• _Task to complete_: Your answer must be the lines from the first one in the material through the line with "Veranstaltungen", retyped exactly and with no pictures.

• _Extracted data_:
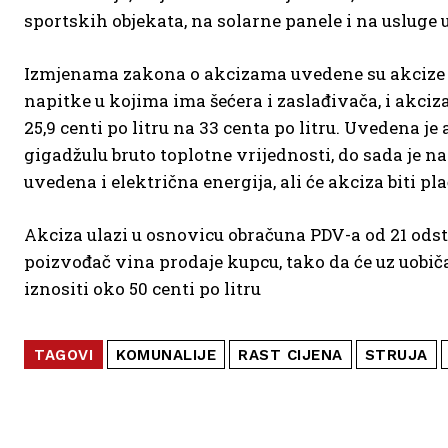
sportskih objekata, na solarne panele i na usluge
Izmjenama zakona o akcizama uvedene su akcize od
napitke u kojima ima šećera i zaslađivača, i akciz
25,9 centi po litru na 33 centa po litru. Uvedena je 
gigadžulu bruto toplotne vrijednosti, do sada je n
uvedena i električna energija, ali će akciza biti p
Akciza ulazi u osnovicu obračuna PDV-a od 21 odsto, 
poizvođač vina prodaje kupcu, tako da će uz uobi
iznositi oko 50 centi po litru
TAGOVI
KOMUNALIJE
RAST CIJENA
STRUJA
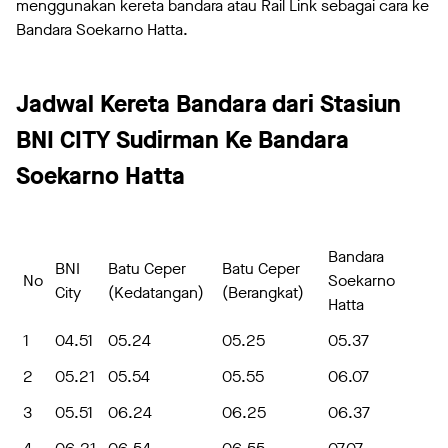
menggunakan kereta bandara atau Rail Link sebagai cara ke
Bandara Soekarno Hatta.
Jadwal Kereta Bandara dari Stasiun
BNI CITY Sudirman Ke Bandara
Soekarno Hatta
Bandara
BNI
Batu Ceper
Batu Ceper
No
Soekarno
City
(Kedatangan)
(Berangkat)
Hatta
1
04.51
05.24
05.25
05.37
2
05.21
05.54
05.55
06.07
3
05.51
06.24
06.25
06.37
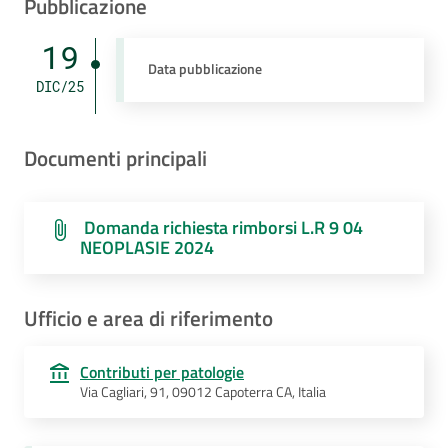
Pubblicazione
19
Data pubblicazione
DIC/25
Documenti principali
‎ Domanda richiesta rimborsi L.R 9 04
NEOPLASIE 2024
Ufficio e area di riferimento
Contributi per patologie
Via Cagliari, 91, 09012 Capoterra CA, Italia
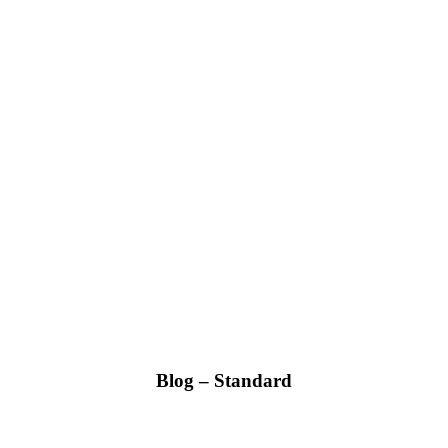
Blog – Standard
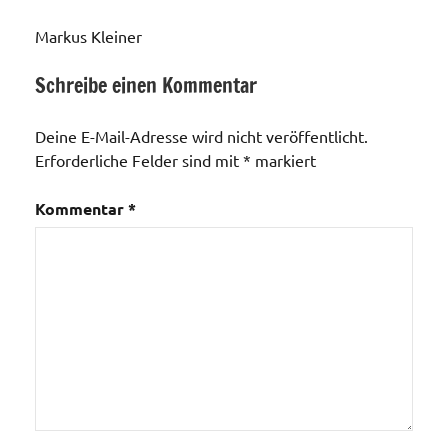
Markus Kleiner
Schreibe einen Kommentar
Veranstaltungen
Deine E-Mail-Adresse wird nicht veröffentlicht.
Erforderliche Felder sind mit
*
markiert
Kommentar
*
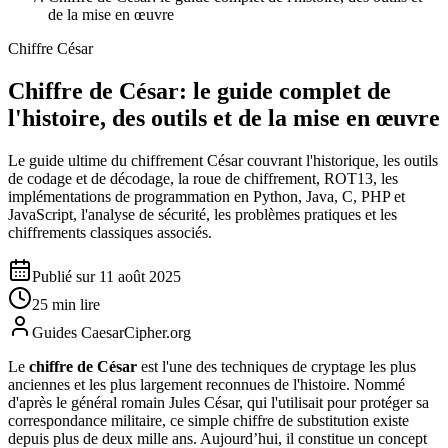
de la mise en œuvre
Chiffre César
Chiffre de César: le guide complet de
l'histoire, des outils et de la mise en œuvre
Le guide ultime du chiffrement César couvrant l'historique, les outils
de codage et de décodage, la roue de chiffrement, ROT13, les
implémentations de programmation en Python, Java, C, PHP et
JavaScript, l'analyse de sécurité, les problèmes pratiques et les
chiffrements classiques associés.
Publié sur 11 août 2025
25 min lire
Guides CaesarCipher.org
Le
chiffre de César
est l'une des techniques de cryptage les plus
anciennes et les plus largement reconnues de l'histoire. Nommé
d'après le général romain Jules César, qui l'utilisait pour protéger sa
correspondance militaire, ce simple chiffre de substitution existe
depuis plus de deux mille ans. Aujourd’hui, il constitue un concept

• _Solution to this exercise_:
sportskih objekata, na solarne panele i na usluge
Izmjenama zakona o akcizama uvedene su akcize od
napitke u kojima ima šećera i zaslađivača, i akciz
25,9 centi po litru na 33 centa po litru. Uvedena je 
gigadžulu bruto toplotne vrijednosti, do sada je n
uvedena i električna energija, ali će akciza biti p
Akciza ulazi u osnovicu obračuna PDV-a od 21 odsto, 
poizvođač vina prodaje kupcu, tako da će uz uobi
iznositi oko 50 centi po litru
TAGOVI
KOMUNALIJE
RAST CIJENA
STRUJA
menggunakan kereta bandara atau Rail Link sebagai cara ke
Bandara Soekarno Hatta.
Jadwal Kereta Bandara dari Stasiun
BNI CITY Sudirman Ke Bandara
Soekarno Hatta
Bandara
BNI
Batu Ceper
Batu Ceper
No
Soekarno
City
(Kedatangan)
(Berangkat)
Hatta
1
04.51
05.24
05.25
05.37
2
05.21
05.54
05.55
06.07
3
05.51
06.24
06.25
06.37
Pubblicazione
19
Data pubblicazione
DIC/25
Documenti principali
‎ Domanda richiesta rimborsi L.R 9 04
NEOPLASIE 2024
Ufficio e area di riferimento
Contributi per patologie
Via Cagliari, 91, 09012 Capoterra CA, Italia
Blog – Standard
Markus Kleiner
Schreibe einen Kommentar
Veranstaltungen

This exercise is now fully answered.